Not for the first time, I was sorry I’d never seen Willowfield in its glory days. Why did I always find myself with the ashes of something once extraordinary in my hands?

Felicity said her goodnights, leaving me in solitude. The sight of the shortbread made my stomach feel its lack of dinner, and I ate several bites one after the other, the dusting of white sugar on the top making a mess of my fingers. I wiped the powder from my fingertips then took a sip of tea, its high sweet notes tickling my tongue. It truly was more potent than usual. After a cup, I changed into my night things. As I put away my day clothes, the journal I’d discovered in the greenhouse fell to the floor.

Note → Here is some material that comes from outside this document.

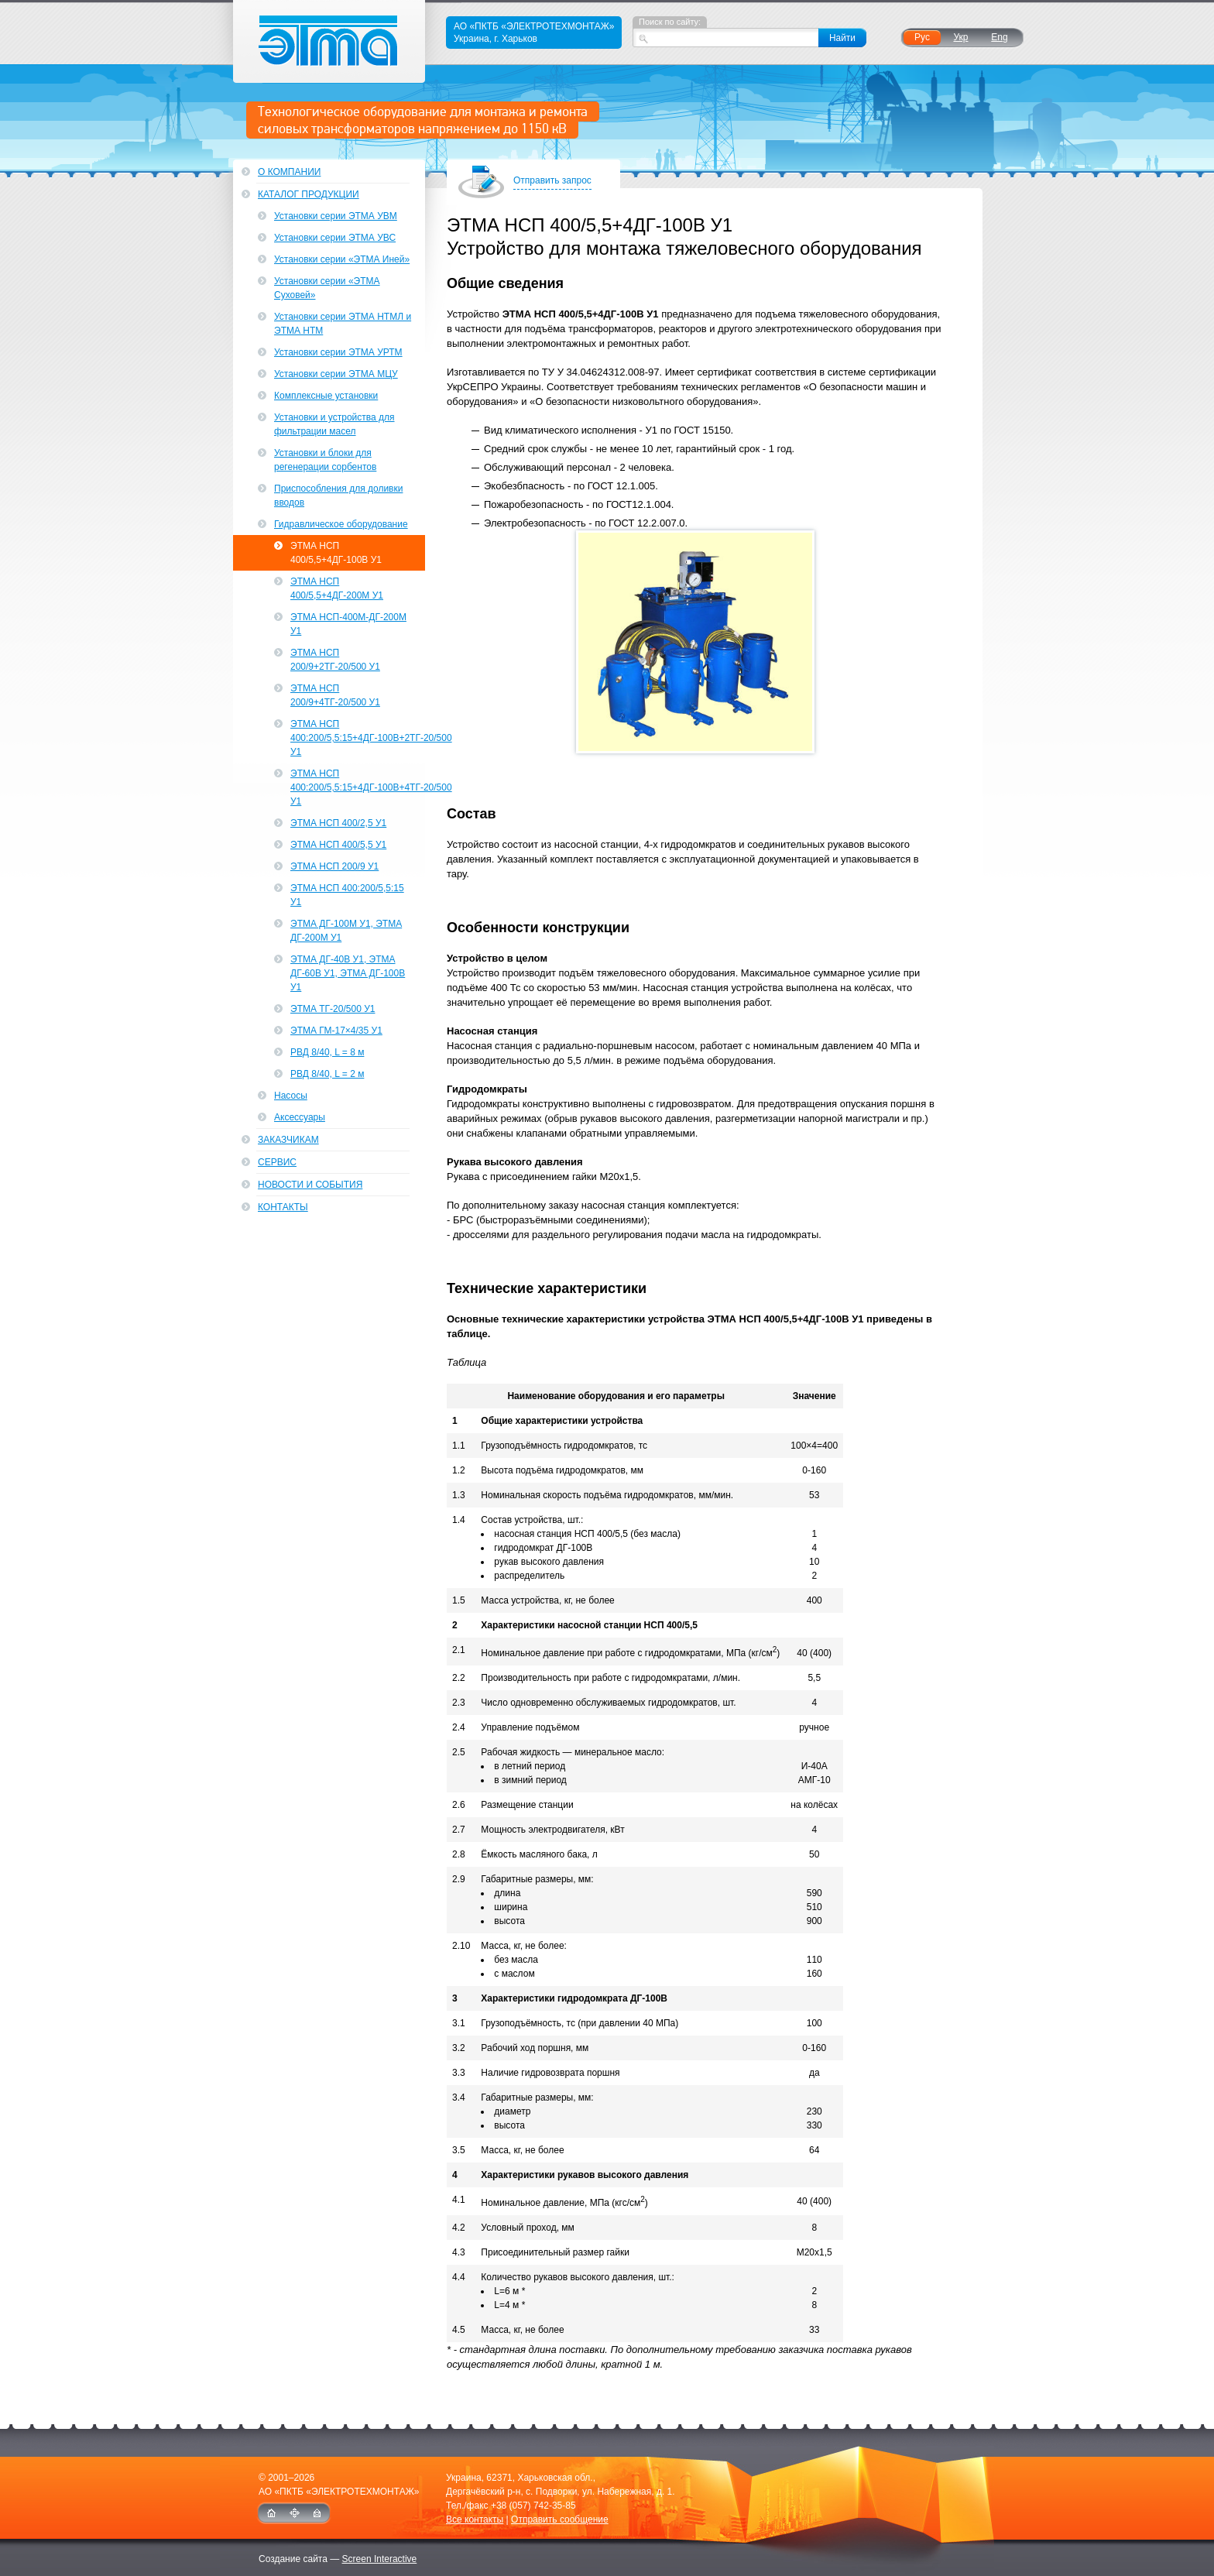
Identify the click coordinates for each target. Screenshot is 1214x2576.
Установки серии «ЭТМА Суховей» (327, 288)
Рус (922, 37)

I stared at it, shocked at myself anew for having taken it, but they were only botany notes. I picked it up, abandoned my clothes on the foot of the bed, and sat to drink another cup of tea and pore over the pages. I opened the journal and began where I’d last read.

CALLUM

The following entries were more of the same: hastily drawn flowers and weeds with their attributes, many of them toxic, written underneath. Underlined several times were the wordsbitterandsmall lethal dose. Mrs. Hughes’s fascination with poisons disquieted me, but as I sat back and admired the fire, I worked out her purpose. As a fledgling botanist and the new empress of a perfume empire, it was likely in her best interest to be familiar with which flora on her property posed a risk. I would have wanted to know the same.

Once, as a child, I’d wandered to the kitchen garden to steal cherry tomatoes growing red and enticing. While plucking a pocketful of my ill-gotten snack, I’d spied beautiful purple berries growing at the house’s foundation and indulged myself in these as well. I was dangerously ill a whole week following, with only my father coming to check on me in my worst bouts of cramping. The doctor diagnosed me with pokeweed poisoning, and I never stole from the garden again.

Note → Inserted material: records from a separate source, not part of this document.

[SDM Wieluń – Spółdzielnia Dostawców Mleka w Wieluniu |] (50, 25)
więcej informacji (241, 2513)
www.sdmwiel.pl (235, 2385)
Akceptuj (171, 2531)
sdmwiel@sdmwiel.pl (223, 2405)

I shook my head at the memory, finding it a fond one despite my illness. It had been one of the only times my father had openly lavished me with affection, as typically doing so induced the wrath of my mother, who was selfish of his attention. I pushed away the final memory of him, lying prone in his bed, my graduation notice clasped in his hand, my mother’s body on the floor.

I took a fortifying drink, and the tea was still too hot. It burned. I focused on the pain as it scalded down my throat, and my breathing returned to normal, my heart rate slowing. The next entry came with no pictures, only a block of words.